Saving VA $100 Million Dollars
By: Alan Ning
The acquisition of — and transition to — modern IT infrastructure is an important way the U.S. Digital Service can make a big impact for government agencies. This post is Part Two in a two-part series that explains how the Digital Services team at Veterans Affairs (DSVA) helped the agency become one of the earliest Federal government adopters of modern, cloud-based IT infrastructure. Read Part One, which discusses how DSVA laid the foundation for this migration through stakeholder engagement and creating an Authority To Operate (ATO) and contracts that work for cloud infrastructure.
For the past year, the Veterans Affairs Enterprise Cloud team (VAEC) has been coordinating a massive IT modernization effort to migrate many of VA’s on-premise applications to the cloud. The primary objective of this effort is to improve the scalability and reliability of the VA’s applications and to reduce IT infrastructure cost through the use of cloud technologies. Through Vets.gov and Caseflow, the Digital Service team at VA (DSVA) became one of the earliest adopters of Amazon Web Services (AWS) within the agency. This experience meant that the Digital Service engineers were asked to review the VA’s Initial Cloud Reference Architecture for AWS. In the process of our review, we spotted an opportunity to streamline the architecture in such a way that VA could potentially save an estimated $100 million over the next 10 years.
The Cloud Migration
The Department of Veterans Affairs (VA) has a massive tech footprint, with 632 on-premise applications actively running in production. Many of these systems are interconnected, in various stages of maturity, and reflecting a wide range of technologies — some of which were launched 40 years ago and still going strong. These applications are critical systems that Veterans rely on to receive their benefits and assistance.
Considering the magnitude and interconnectivity of these critical systems, VA needs a cloud architecture that ensures reliable and high bandwidth connectivity to the on-premise network. The cloud architecture also needs the flexibility and scalability to accommodate the variety of application frameworks found across VA’s applications.

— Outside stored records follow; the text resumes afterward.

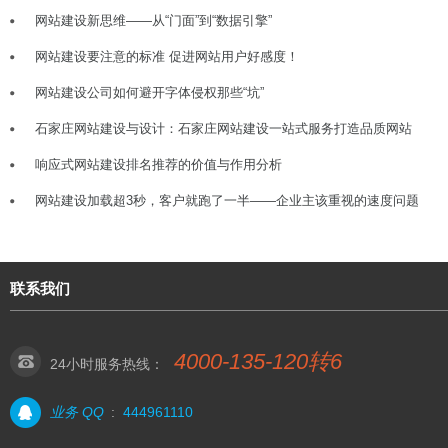
网站建设新思维——从“门面”到“数据引擎”
网站建设要注意的标准 促进网站用户好感度！
网站建设公司如何避开字体侵权那些“坑”
石家庄网站建设与设计：石家庄网站建设一站式服务打造品质网站
响应式网站建设排名推荐的价值与作用分析
网站建设加载超3秒，客户就跑了一半——企业主该重视的速度问题
联系我们
4000-135-120转6
24小时服务热线：
业务 QQ
:
444961110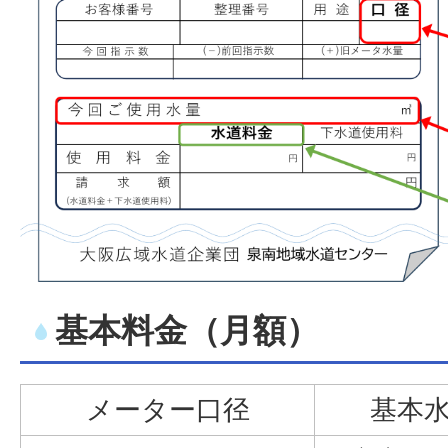
基本料金（月額）
メーター口径
基本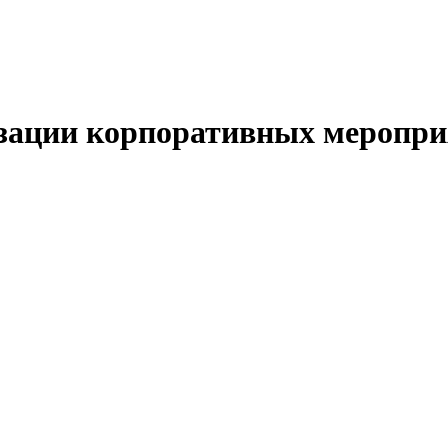
зации корпоративных меропри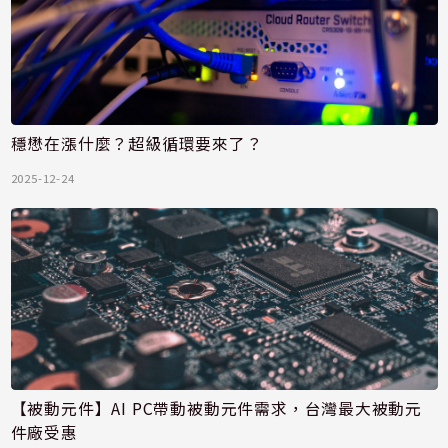
穩懋在漲什麼？超級循環要來了？
2025-12-24
【被動元件】AI PC帶動被動元件需求，台灣最大被動元
件廠受惠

Transit VPC and Direct Connect
To meet its scalability requirement, VA is deploying the Transit Virtual Private Cloud (VPC) solution with AWS Direct Connect. This architecture follows the current industry best practice in security, scalability, and availability. The Transit VPC features the hub-and-spoke topology: a large number of VPCs (the spokes) share a connection to VA data centers. AWS Direct Connect, rated to 10Gbit connections, links the VA’s on-premise network with the cloud (AWS Govcloud). This network service addresses VA’s need for reliable, high bandwidth connections at a controlled cost.
Single and Multi-tenant Environments
With the connection infrastructure out of the way, the next key challenge is to choose a VPC Network Architecture. For this, we chose to have a mixture of single-tenant VPCs and multi-tenant VPCs (multiple applications share a VPC).
The multi-tenant VPC allows VA to centralize resource provisioning and network security management at the enterprise level. Of the hundreds of applications noted earlier, the mature applications (those in the sustainment phase) will be migrated into the multi-tenant environment using the lift-and-shift strategy.
Applications whose teams support a devops culture (e.g. Vets.gov, Caseflow) will be migrated into single-tenant VPCs using the cloud native strategy. These tenants will have more control over their environment, which allows them to deploy their own CI/CD pipeline and capitalize on the scalability of the cloud.
Initial Reference Architecture
With these basic requirements defined, the VAEC drafted the Initial Reference Architecture: the blueprint for the entire VA’s AWS environment. With Digital Service’s expertise in the cloud, our engineering team was invited to review this architecture. During the briefing, one thing that caught our attention was that it used GRE tunnels over VPC Peering as a layer-3 overlay for VPC interconnectivity and access to Direct Connect.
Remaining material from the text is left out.